# Single Women Meet Up April 12th (Banbury)



## suitcase of dreams (Oct 7, 2007)

Hello all,
We are planning a singlies meet up on Saturday 12th April at a community centre near Banbury (just off jctn 11, M40)
Meet time will be 11.30am - 5pm
There will be a small charge to cover cost of venue hire, tea/coffee etc (the more people who come, the lower the charge and will definitely be no more than £7 or 8 per adult/family) 
Bring your own packed lunch 
All singlies welcome, no matter what stage you are at 
My FF message inbox is full to overflowing so if you are keen to attend, please post on this thread and I will get in touch with you to provide further details/directions etc
Looking forward to seeing people there 
Suitcase
x


----------



## suitcase of dreams (Oct 7, 2007)

fab, have sent you a PM Josue 
Anyone else? all welcome 
Suitcase
x


----------



## Annaleah (May 14, 2008)

I'd be up to come.  All is well here...9 days old. I've been back driving for a few days and did a big country park outing yesterday with my first public feed on a log in the middle of a field, so I should be flying by April.

xx


----------



## ElsieMay (Mar 17, 2007)

Cannot make this one - away for Easter but will hopefully make other meet ups.

EM


----------



## suitcase of dreams (Oct 7, 2007)

will email you Annaleah 
x


----------



## WhatWouldBuffyDo? (Feb 13, 2012)

Hello there, 
I'd love to come to the Banbury meet-up if there's room for another one! I moved to the area a few months ago, I'm in between cycles at the moment and would love to meet some local ladies and their bambini!
All the best,
WWBD


----------



## indekiwi (Dec 23, 2008)

Hey there WWBD, there is always room for another!    I will ping one of the organisers for you and I'm sure you will have a PM in your inbox over the next day or two with all the details.  Looking forward to meeting you - I'm about an hour away from Banbury but there are a couple of people very much closer so a little community of SMCs / SMCs in the making there.   

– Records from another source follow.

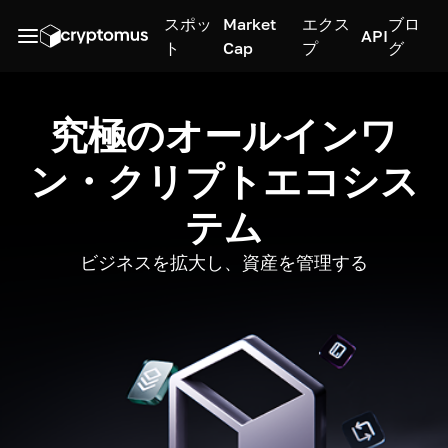
スポッ
Market
エクス
ブロ
API
ト
Cap
プ
グ
究極のオールインワ
ン・クリプトエコシス
テム
ビジネスを拡大し、資産を管理する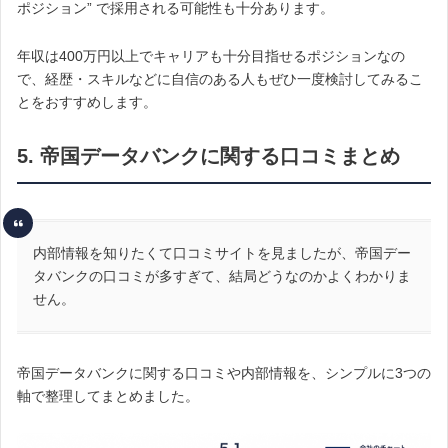
ポジション” で採用される可能性も十分あります。
年収は400万円以上でキャリアも十分目指せるポジションなの
で、経歴・スキルなどに自信のある人もぜひ一度検討してみるこ
とをおすすめします。
5. 帝国データバンクに関する口コミまとめ
内部情報を知りたくて口コミサイトを見ましたが、帝国デー
タバンクの口コミが多すぎて、結局どうなのかよくわかりま
せん。
帝国データバンクに関する口コミや内部情報を、シンプルに3つの
軸で整理してまとめました。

Anyone else able to make it?  These meet ups are great for thinkers / tryers / bumps and mums as the journey can be pretty lonely and all of a sudden you meet this whole crew of interesting people you never knew existed - makes for a wonderful support system, particularly when family and friends just don't get it or find it hard to understand.  


A-Mx


----------



## suitcase of dreams (Oct 7, 2007)

have PM'd you WWBD


----------



## BoTree (Jun 10, 2013)

Hi Suitcase

Are you still happy to have another one along? Let me know and it would be good to meet up. Sorry for late request, I've only just seen the thread!

BoTree


----------



## suitcase of dreams (Oct 7, 2007)

yes Botree - PM'ing you my email address - email me and I'll send you details
Suitcase
x


----------